Mexican photographer Manuel Álvarez Bravo
divided Modotti's career as a photographer into two distinct categories: "Romantic" and "Revolutionary", with the former period including her time spent as Weston's darkroom assistant, office manager and, finally, creative partner. Her later works were the focus of her one-woman retrospective exhibition at the National Library in December 1929, which was advertised as "The First Revolutionary Photographic Exhibition In Mexico"
As a result of the anti-communist campaign by the Mexican government, Modotti was exiled from Mexico in 1930. She first spent several months in Berlin, followed by several years in Moscow. Traveling on a restricted visa that mandated her final destination as Italy, Modotti initially stopped in Berlin and from there visited Switzerland. The Italian government made concerted efforts to extradite her as a subversive national, but with the assistance of International Red Aid activists, she evaded detention by the fascist police. She apparently intended to make her way into Italy to join the anti-fascist resistance there. In response to the deteriorating political situation in Germany and her own exhausted resources, however, she followed the advice of Vittorio Vidali and moved to Moscow in 1931. After 1931, Modotti no longer photographed. Reports of later photographs are unsubstantiated.

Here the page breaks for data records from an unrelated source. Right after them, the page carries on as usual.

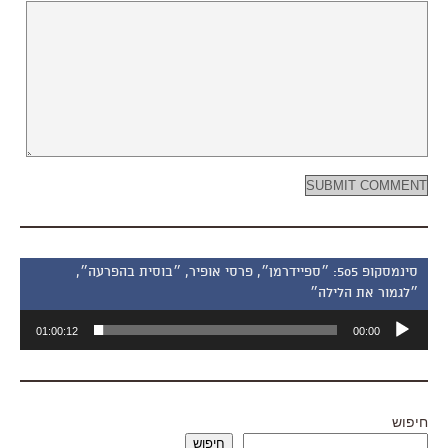
סינמסקופ 505: ״ספיידרמן״, פרסי אופיר, ״בוסית בהפרעה״,
״לגמור את הלילה״
נגן
01:00:12
00:00
אודיו
חיפוש
חיפוש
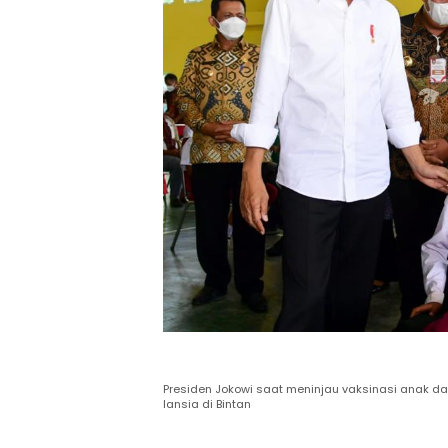
Presiden Jokowi saat meninjau vaksinasi anak d
lansia di Bintan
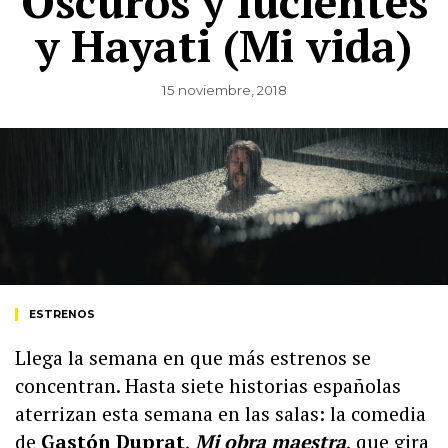
Oscuros y lucientes
y Hayati (Mi vida)
15 noviembre, 2018
ESTRENOS
Llega la semana en que más estrenos se
concentran. Hasta siete historias españolas
aterrizan esta semana en las salas: la comedia
de
Gastón Duprat
,
Mi obra maestra
, que gira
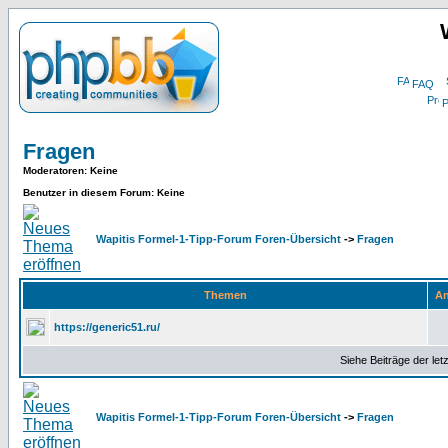
FAQ
P
Fragen
Moderatoren
: Keine
Benutzer in diesem Forum: Keine
Wapitis Formel-1-Tipp-Forum Foren-Übersicht
->
Fragen
Themen
An
https://generic51.ru/
Siehe Beiträge der let
Wapitis Formel-1-Tipp-Forum Foren-Übersicht
->
Fragen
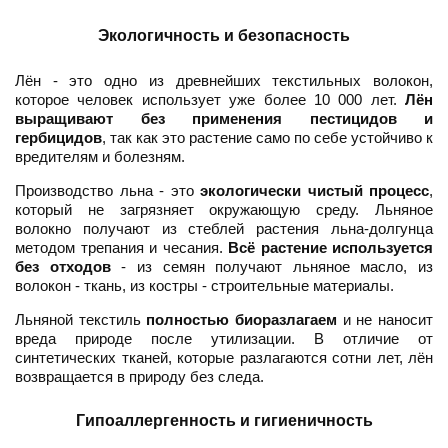
Экологичность и безопасность
Лён - это одно из древнейших текстильных волокон,
которое человек использует уже более 10 000 лет.
Лён
выращивают без применения пестицидов и
гербицидов
, так как это растение само по себе устойчиво к
вредителям и болезням.
Производство льна - это
экологически чистый процесс
,
который не загрязняет окружающую среду. Льняное
волокно получают из стеблей растения льна-долгунца
методом трепания и чесания.
Всё растение используется
без отходов
- из семян получают льняное масло, из
волокон - ткань, из костры - строительные материалы.
Льняной текстиль
полностью биоразлагаем
и не наносит
вреда природе после утилизации. В отличие от
синтетических тканей, которые разлагаются сотни лет, лён
возвращается в природу без следа.
Гипоаллергенность и гигиеничность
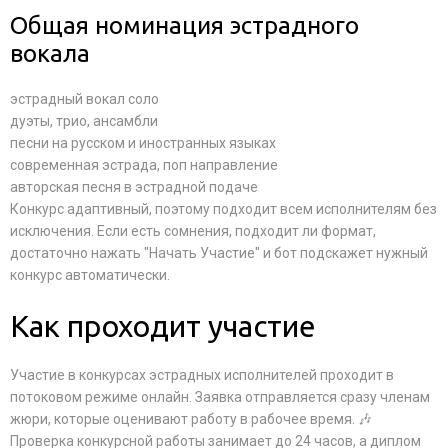
Общая номинация эстрадного
вокала
эстрадный вокал соло
дуэты, трио, ансамбли
песни на русском и иностранных языках
современная эстрада, поп направление
авторская песня в эстрадной подаче
Конкурс адаптивный, поэтому подходит всем исполнителям без
исключения. Если есть сомнения, подходит ли формат,
достаточно нажать "Начать Участие" и бот подскажет нужный
конкурс автоматически.
Как проходит участие
Участие в конкурсах эстрадных исполнителей проходит в
потоковом режиме онлайн. Заявка отправляется сразу членам
жюри, которые оценивают работу в рабочее время. 🎶
Проверка конкурсной работы занимает до 24 часов, а диплом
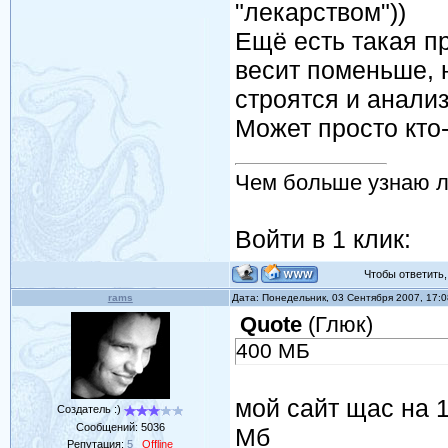
"лекарством"))
Ещё есть такая п
весит поменьше, н
строятся и анали
Может просто кто-
Чем больше узнаю 
Войти в 1 клик:
Чтобы ответить, 
rams
Дата: Понедельник, 03 Сентября 2007, 17:
Quote
(
Глюк
)
400 МБ
мой сайт щас на 1
Создатель :)
Сообщений:
5036
Мб
Репутация:
5
Offline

During the next few years she engaged in various missions on behalf of the Workers International Relief organizations as a Comintern agent in Europe. When the Spanish Civil War erupted in 1936, Vidali (then known as "Comandante Carlos") and Modotti (using the pseudonym "Maria") left Moscow for Spain, where they stayed and worked until 1939. She worked with Canadian Dr. Norman Bethune during the disastrous retreat from Málaga in 1937. In 1939, following the collapse of the Republican movement in Spain, Modotti left Spain with Vidali and returned to Mexico under a pseudonym.
In 1942, at the age of 45, Modotti died from heart failure while on her way home in a taxi from a dinner at Hannes Meyer's home in Mexico City, under what are viewed by some as suspicious circumstances. After hearing about her death, Diego Rivera suggested that Vidali had orchestrated it. Modotti may have "known too much"
about Vidali's activities in Spain, which included a rumoured 400 executions. An autopsy showed that she died of natural causes, namely congestive heart failure. Her grave is located within the vast Panteón de Dolores in Mexico City.